# Material supplied:
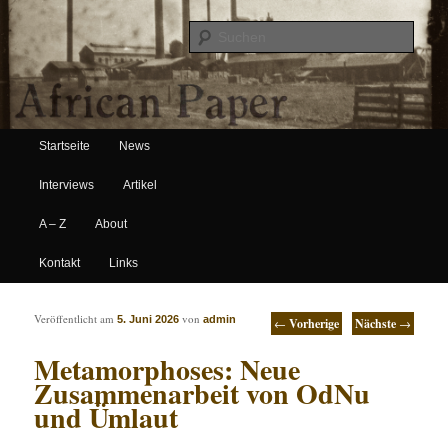
Suche
Hauptmenü
African Paper
Startseite
News
Zum Inhalt wechseln
Zum sekundären Inhalt wechseln
Interviews
Artikel
A – Z
About
Kontakt
Links
Artikelnavigation
Veröffentlicht am
von
5. Juni 2026
admin
←
Vorherige
Nächste
→
Metamorphoses: Neue
Zusammenarbeit von OdNu
und Ümlaut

# What is needed:
Repeat every record above exactly, but leave out any pictures.

# Exercise result:
Suche
Hauptmenü
African Paper
Startseite
News
Zum Inhalt wechseln
Zum sekundären Inhalt wechseln
Interviews
Artikel
A – Z
About
Kontakt
Links
Artikelnavigation
Veröffentlicht am
von
5. Juni 2026
admin
←
Vorherige
Nächste
→
Metamorphoses: Neue
Zusammenarbeit von OdNu
und Ümlaut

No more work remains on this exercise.